Ich sag Ihnen, was ich tun würde, ich würde sie übersehen, die RollstuhlfahrerInnen, würde die Entlassung riskieren und beim Arbeitsgericht vorsprechen. Mir ist klar, daß BusfahrerInnen kein Problem mit behinderten Menschen haben. Die Frage ist nur, ob die verantwortungsvolle und anstrengende Tätigkeit von BusfahrerInnen die Bedienung von Klapprampen zuläßt. Wer haftet für Schäden, die entstehen können?

Bisher war es so: Der Direktor der GVB hat immer gesagt, er habe kein Problem bei der Beförderung von behinderten Menschen, wenn die Stadt zahlt.

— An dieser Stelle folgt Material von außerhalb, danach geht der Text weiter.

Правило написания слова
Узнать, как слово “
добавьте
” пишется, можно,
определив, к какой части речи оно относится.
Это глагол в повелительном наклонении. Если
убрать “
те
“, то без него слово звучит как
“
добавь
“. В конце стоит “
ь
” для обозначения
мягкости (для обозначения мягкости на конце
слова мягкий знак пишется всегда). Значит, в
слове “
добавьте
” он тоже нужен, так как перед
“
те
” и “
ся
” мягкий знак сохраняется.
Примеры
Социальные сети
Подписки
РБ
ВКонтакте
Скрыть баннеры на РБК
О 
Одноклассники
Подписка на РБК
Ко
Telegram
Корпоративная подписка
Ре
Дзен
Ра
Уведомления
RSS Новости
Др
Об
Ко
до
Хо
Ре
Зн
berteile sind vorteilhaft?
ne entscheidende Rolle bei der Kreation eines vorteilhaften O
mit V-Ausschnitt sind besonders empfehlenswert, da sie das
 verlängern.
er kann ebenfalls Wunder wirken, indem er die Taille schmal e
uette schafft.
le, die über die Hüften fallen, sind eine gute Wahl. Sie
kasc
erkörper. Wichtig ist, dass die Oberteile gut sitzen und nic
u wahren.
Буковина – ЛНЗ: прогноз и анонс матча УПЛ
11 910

Von Seiten der Stadt wurde gesagt, behinderte Menschen sollen mitfahren dürfen und es sei die Aufgabe der GVB, die passenden Bedingungen zu schaffen und zu finanzieren. Mit der „Grazer Klapprampe“ wurde Einstimmigkeit hergestellt, die GVB bauen ein und befördern, die Stadt Graz zahlt.

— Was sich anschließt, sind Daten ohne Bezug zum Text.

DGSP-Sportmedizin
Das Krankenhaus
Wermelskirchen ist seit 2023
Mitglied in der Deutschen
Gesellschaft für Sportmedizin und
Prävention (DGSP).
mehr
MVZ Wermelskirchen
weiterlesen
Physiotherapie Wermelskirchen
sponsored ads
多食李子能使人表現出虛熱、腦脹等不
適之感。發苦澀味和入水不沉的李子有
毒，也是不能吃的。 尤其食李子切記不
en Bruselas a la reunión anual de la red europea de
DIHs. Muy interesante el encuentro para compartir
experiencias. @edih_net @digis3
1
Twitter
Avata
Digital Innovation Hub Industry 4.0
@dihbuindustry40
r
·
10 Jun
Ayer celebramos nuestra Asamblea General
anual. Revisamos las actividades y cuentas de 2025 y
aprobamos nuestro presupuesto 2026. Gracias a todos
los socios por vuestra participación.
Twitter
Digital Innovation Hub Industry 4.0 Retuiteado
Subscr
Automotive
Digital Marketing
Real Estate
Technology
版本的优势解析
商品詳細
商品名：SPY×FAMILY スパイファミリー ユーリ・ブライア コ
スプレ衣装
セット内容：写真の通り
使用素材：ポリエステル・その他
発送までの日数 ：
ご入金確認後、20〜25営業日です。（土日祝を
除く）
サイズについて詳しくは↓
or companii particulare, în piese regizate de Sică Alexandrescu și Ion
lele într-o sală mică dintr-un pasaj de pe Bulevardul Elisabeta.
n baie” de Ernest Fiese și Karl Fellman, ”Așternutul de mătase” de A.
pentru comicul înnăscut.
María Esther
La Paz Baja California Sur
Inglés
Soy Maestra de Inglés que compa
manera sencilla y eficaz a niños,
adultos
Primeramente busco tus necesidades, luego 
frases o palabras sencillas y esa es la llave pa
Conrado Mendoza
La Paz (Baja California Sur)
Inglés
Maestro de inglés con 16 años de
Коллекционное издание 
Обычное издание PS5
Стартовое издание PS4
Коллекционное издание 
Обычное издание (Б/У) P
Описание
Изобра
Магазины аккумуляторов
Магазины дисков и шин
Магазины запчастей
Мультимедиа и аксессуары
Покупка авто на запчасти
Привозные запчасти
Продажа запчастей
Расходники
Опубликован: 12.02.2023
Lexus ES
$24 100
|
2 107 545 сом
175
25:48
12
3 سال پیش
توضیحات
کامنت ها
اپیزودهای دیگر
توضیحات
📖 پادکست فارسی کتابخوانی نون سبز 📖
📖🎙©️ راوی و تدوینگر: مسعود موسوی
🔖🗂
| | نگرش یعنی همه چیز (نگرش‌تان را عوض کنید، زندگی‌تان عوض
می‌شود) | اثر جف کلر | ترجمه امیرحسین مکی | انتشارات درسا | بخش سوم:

In der Zeitschrift domino berichtet eine Rollstuhlfahrerin über das Abenteuer „Handrampe“: Mühsam, peinlich und demütigend ist diese Prozedur allemal. „Meistens reagieren die Leute freundlich und hilfsbereit, doch man hat trotzdem das Gefühl zu stören“. Eine Linzer Rollstuhlfahrerin berichtet von ihren Erfahrungen aus München: „Keine 30 Sekunden dauert der Einstieg in die öffentlichen Verkehrsmittel. Mittels Hublift – einer Plattform innerhalb des Busses, die sich bei Bedarf auf Bodenniveau senken läßt – können behinderte Menschen tatsächlich ungehindert am Öffentlichen Nahverkehr teilnehmen.“

Zurück nach Graz. Immer wird behinderten Menschen vorgerechnet, wie teuer z. B. Hubplattformen sind. Was ist mit dem Fahrtendienst, von dem behinderte Personen Tag für Tag durch die Stadt gekarrt werden. Wie lange können wir uns das noch leisten? Wäre es nicht erstrebenswert, sich zum Ziel zu setzen, behinderte Kinder mit dem Linienbus in die Integrationsschule zu schicken und sie nicht mit dem Sonderfahrtendienst in die Sonderschule zu karren? Ich will nicht – abhängig von meiner Benzinkutsche – in die Arbeit rollen. Ich will mit öffentlichen Verkehrsmitteln selbstbestimmt, selbstbewußt und selbständig in die Arbeit fahren.